TDR-004: Prism Indexing Must Move to a Queue-Based Worker¶

Status: Identified Priority: High (before GA / multi-tenant launch) Estimated Effort: 3–5 days Date Identified: 2026-02-27 Identified By: Dev lead (during EPC_012 Console UAT)

Description¶

What: The Prism Gateway currently runs full repo indexing as an inline asyncio.create_task on the HTTP server process. This works for a single-tenant alpha but is unsafe at any meaningful scale.

Current State:

# prism/gateway/console_routes.py
asyncio.create_task(
    _run_tier3_full_reindex(
        storage=storage, embedder=embedder,
        repo_full_name=..., clone_url=..., branch=..., tenant_id=...,
    )
)
return JSONResponse({"status": "queued"}, status_code=202)

Each POST /api/v1/repos/{id}/index spawns a background coroutine that: 1. Clones the full repo into /tmp via git clone --depth=1 2. Walks all files and generates Vertex AI embeddings (one embed() call per file) 3. Writes chunks + embeddings to pgvector

Why it is problematic:

Scenario	Failure mode
Single large repo (>300 MB)	OOM — Vertex AI SDK alone uses ~400 MB baseline
2+ repos indexed concurrently on the same instance	Additive memory pressure → OOM
Cloud Run scale-to-zero during indexing	Container killed mid-index, job silently lost
Indexing timeout (large repo > Cloud Run 3600s request timeout)	Job killed without status update
Retry on failure	No retry logic; failed jobs are silently dropped

The memory crash was observed during EPC_012 UAT at 531 MiB for a 69 MB repo (Fintama/helvetiq) — before the clone even started, just from loading the Vertex AI SDK. Memory was increased to 2 GiB as a short-term fix.

Desired State:

POST /api/v1/repos/{id}/index enqueues a Cloud Tasks task and returns 202 immediately. A dedicated indexer worker (separate Cloud Run service or Cloud Run Job) picks up the task, clones, embeds, and writes results. The gateway HTTP server has no indexing logic.
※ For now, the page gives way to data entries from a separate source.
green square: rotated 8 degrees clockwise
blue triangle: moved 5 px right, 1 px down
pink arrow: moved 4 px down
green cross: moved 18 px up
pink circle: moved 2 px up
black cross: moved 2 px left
Console API ──► Gateway /index ──► Cloud Tasks queue ──► Indexer worker
                    202 ◄──────────────────────────────   (dedicated service)

Impact¶

Reliability¶

❌ Silent failures: OOM or timeout during indexing leaves the repo in "indexing" or "pending" state with no error surfaced to the user
❌ No retry: Failed jobs are lost; user must manually trigger again
❌ Race condition: Two simultaneous reindex triggers for the same repo produce duplicate work and potentially corrupt chunk data

Scalability¶

❌ Memory: Each concurrent index job adds ~150–400 MB; 4 concurrent jobs on a single 2 GiB instance will OOM
❌ CPU: Embedding generation is CPU-intensive; running it on the gateway degrades HTTP response latency for all other requests (MCP tools, auth)

Observability¶

❌ No progress visibility: Status is updated via direct DB writes from the background task; if the task is killed the status never updates to "failed"
❌ No job history: No record of past index runs, durations, or errors

Security¶

⚠️ Token in clone URL: GitHub access token is currently embedded in the clone URL (https://TOKEN@github.com/...) and passed through the gateway request body. This is a short-term pragmatic choice. A proper solution uses GitHub App installation tokens generated at job dispatch time.

Remediation Plan¶

Option A — Cloud Tasks + Separate Indexer Service (Recommended)¶

Create prism-indexer Cloud Run service (separate from gateway) — same Docker image, different entry point, no HTTP server
Gateway /index endpoint calls Cloud Tasks create_task pointing at prism-indexer/internal/run
Indexer handles one job at a time per instance; Cloud Tasks handles retries, deduplication (via task name), and timeout management
Job status written to prism.index_jobs table; gateway /status endpoint reads from there

Effort: ~4 days Requires: Cloud Tasks queue (1 queue, free tier covers alpha load)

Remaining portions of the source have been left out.